The sun had risen, turning the shack into a steam bath. A portable fan blew fetid air at them. Bolan's eyes burned like coals.

"Where is he?"

"They shipped him out. He's going back to the States in a bag. Still has a father alive, I think."

Bolan said nothing. Crawford offered him a cigarette and then lit it for him.

"I'm not going on the next mission."

"Mack, we've all lost friends."

"I don't mean that. Buddy went in after a map he saw the commander drawing on. I bet he's still got it."

"No way. I emptied his pockets myself. Nothing. Except the letter from home."

"Then he swallowed it."

"Mack, come on now..."

"No way. Buddy knew he was going home in a bag... A field map is made of canvas and paper. The part of it that Buddy swallowed could still be undissolved in his stomach right now."

Crawford was about to reply, but said nothing. It was true about Buddy knowing he was going to die, of course. Everyone had seen the Mohawk. He tapped a pencil nervously on the desk.

"Let me call down to Saigon. I have a friend who works..."

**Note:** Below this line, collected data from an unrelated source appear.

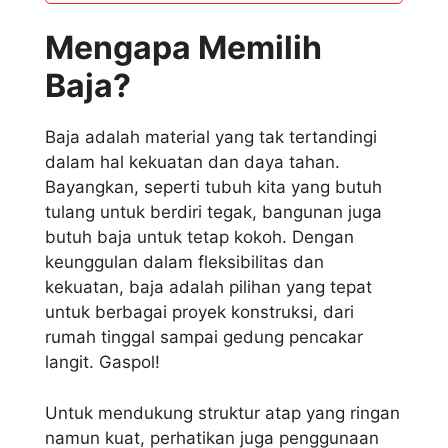
Mengapa Memilih
Baja?
Baja adalah material yang tak tertandingi
dalam hal kekuatan dan daya tahan.
Bayangkan, seperti tubuh kita yang butuh
tulang untuk berdiri tegak, bangunan juga
butuh baja untuk tetap kokoh. Dengan
keunggulan dalam fleksibilitas dan
kekuatan, baja adalah pilihan yang tepat
untuk berbagai proyek konstruksi, dari
rumah tinggal sampai gedung pencakar
langit. Gaspol!
Untuk mendukung struktur atap yang ringan
namun kuat, perhatikan juga penggunaan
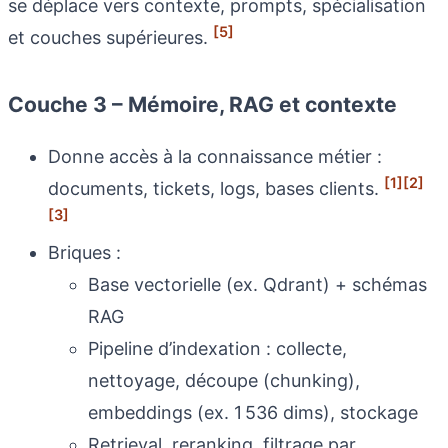
se déplace vers contexte, prompts, spécialisation
[5]
et couches supérieures.
Couche 3 – Mémoire, RAG et contexte
Donne accès à la connaissance métier :
[1]
[2]
documents, tickets, logs, bases clients.
[3]
Briques :
Base vectorielle (ex. Qdrant) + schémas
RAG
Pipeline d’indexation : collecte,
nettoyage, découpe (chunking),
embeddings (ex. 1 536 dims), stockage
Retrieval, reranking, filtrage par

Bolan cut him off. "I'm doing this personally. No more depending on someone else who doesn't care."

Crawford sighed wearily. "All right. This is going to take a lot of Vaseline. A lot." Crawford picked up the telephone and said to Mack, "Get a fresh uniform." Then, "Get me Colonel Winters."

* * *

The chopper landed with a lurch. That was what Nam felt like to Bolan, just as the lurch of a pickup was what New England felt like. He stepped out and looked across the tarmac at the depot, an immense corrugated metal structure shining in the bright sun like an airplane hangar.

Beyond it a transport lifted off, the heat of its exhaust turning the surrounding jungle into a shimmering blob of green. The depot was temporary; the jungle would win it back. Bolan never looked at the jungle without thinking about its inevitable victory.

The office jutted out from the side of the depot like an unwanted appendage. Everyone wore clean crisp uniforms. The place was calm, but eerie in its calmness; Bolan wanted out, though he did not give himself that choice.

He walked in and explained his visit to a fresh-looking kid from Alabama.

Then he waited for someone with authority. On the radio an English voice was singing about sympathy and the Devil.

Bolan resisted the urge to crush the radio under his boot. This was the rear.